The next question you need to consider is how much you need to fit into memory. In most cases, where the number of edges in the graph is much much smaller than the total number of possible edges, an adjacency list is going to be more efficient, since you only need to store the edges that actually exist. A happy medium is to represent the adjacency matrix in compressed sparse row format in which you keep a vector of the non-zero entries from top left to bottom right, a corresponding vector indicating which columns the non-zero entries can be found in, and a third vector indicating the start of each row in the column-entry vector.
[[0.0, 0.0, 0.3, 0.1]
[0.1, 0.0, 0.0, 0.0]
[0.0, 0.0, 0.0, 0.0]
[0.5, 0.2, 0.0, 0.3]]
can be represented as:
vals: [0.3, 0.1, 0.1, 0.5, 0.2, 0.3]
cols: [2, 3, 0, 0, 1, 4]
rows: [0, 2, null, 4]
Compressed sparse row is effectively an adjacency list (the column indices function the same way), but the format lends itself a bit more cleanly to matrix operations.
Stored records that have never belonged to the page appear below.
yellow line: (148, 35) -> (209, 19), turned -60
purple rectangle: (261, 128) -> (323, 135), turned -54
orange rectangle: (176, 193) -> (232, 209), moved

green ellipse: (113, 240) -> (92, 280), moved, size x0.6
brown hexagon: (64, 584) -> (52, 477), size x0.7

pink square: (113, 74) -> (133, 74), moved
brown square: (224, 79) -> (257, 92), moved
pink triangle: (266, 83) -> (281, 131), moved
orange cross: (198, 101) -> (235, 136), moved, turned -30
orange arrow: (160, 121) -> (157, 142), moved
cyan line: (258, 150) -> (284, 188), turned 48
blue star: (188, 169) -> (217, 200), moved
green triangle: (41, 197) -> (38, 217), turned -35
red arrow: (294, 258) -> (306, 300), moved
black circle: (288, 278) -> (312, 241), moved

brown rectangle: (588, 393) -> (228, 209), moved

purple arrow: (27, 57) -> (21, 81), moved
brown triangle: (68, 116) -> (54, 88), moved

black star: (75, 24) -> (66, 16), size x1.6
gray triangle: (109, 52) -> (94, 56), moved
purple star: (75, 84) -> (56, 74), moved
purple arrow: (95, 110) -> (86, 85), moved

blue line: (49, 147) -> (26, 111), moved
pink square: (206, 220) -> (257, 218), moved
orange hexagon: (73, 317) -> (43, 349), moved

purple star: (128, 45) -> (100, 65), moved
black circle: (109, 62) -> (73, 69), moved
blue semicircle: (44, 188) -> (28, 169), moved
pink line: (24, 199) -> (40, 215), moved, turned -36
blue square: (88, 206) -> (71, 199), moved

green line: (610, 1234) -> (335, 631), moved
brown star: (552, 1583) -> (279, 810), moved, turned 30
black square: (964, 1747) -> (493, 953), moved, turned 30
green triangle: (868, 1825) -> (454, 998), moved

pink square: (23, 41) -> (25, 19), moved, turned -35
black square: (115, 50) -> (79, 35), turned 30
One example you might be familiar is Java serialization. This effectively serializes by graph, with each object instance being a node, and each reference being an edge. The algorithm used is recursive, but skipping duplicates. So the pseudo code would be:
serialize(x):
done - a set of serialized objects
if(serialized(x, done)) then return
otherwise:
record properties of x
record x as serialized in done
for each neighbour/child of x: serialize(child)
Another way of course is as a list of nodes and edges, which can be done as XML, or in any other preferred serialization format, or as an adjacency matrix.
On a less academic, more practical note, in CubicTest we use Xstream (Java) to serialize tests to and from xml. Xstream handles graph-structured object relations, so you might learn a thing or two from looking at it's source and the resulting xml. You're right about the ugly part though, the generated xml files don't look pretty.